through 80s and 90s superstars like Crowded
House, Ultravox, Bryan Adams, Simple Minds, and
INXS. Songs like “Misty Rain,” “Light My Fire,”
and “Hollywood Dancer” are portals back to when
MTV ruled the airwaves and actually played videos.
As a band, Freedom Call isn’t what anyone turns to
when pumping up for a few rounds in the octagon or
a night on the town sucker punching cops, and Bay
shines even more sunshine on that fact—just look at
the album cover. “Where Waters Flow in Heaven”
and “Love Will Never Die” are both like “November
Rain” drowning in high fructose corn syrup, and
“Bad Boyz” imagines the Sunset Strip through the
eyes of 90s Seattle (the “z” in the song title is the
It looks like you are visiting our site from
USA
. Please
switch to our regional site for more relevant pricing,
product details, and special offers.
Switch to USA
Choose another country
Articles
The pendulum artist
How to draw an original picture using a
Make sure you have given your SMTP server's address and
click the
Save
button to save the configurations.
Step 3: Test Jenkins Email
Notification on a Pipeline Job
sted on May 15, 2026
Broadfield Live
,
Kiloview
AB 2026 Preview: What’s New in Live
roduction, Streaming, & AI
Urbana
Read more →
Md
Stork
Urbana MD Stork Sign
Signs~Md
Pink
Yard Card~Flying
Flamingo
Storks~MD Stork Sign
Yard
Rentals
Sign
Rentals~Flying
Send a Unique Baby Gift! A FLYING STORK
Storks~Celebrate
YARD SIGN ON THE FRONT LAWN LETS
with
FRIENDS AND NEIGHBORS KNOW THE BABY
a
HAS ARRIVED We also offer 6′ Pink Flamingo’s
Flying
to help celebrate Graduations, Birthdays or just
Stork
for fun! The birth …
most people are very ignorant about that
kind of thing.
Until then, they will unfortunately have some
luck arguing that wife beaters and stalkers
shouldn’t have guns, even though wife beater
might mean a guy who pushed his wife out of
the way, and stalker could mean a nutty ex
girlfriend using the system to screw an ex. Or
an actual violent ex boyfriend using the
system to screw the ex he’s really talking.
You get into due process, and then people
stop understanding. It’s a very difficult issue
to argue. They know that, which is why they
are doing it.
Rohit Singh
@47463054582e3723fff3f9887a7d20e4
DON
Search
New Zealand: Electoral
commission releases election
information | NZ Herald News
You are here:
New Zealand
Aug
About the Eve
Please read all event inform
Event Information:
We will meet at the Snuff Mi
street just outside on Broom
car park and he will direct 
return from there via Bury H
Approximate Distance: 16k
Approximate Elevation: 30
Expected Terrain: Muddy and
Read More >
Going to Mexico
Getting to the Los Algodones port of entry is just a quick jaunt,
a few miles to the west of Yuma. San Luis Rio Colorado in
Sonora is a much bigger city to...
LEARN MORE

_ _ _ _ _

• [Exercise prompt] Only one part of the material above is to be transcribed, namely the lines starting with the line that has "might mean a guy who pushed his wife out of" and going on through the line that has "a few miles", exactly as they stand.

• [Written answer]
might mean a guy who pushed his wife out of
the way, and stalker could mean a nutty ex
girlfriend using the system to screw an ex. Or
an actual violent ex boyfriend using the
system to screw the ex he’s really talking.
You get into due process, and then people
stop understanding. It’s a very difficult issue
to argue. They know that, which is why they
are doing it.
Rohit Singh
@47463054582e3723fff3f9887a7d20e4
DON
Search
New Zealand: Electoral
commission releases election
information | NZ Herald News
You are here:
New Zealand
Aug
About the Eve
Please read all event inform
Event Information:
We will meet at the Snuff Mi
street just outside on Broom
car park and he will direct 
return from there via Bury H
Approximate Distance: 16k
Approximate Elevation: 30
Expected Terrain: Muddy and
Read More >
Going to Mexico
Getting to the Los Algodones port of entry is just a quick jaunt,
a few miles to the west of Yuma. San Luis Rio Colorado in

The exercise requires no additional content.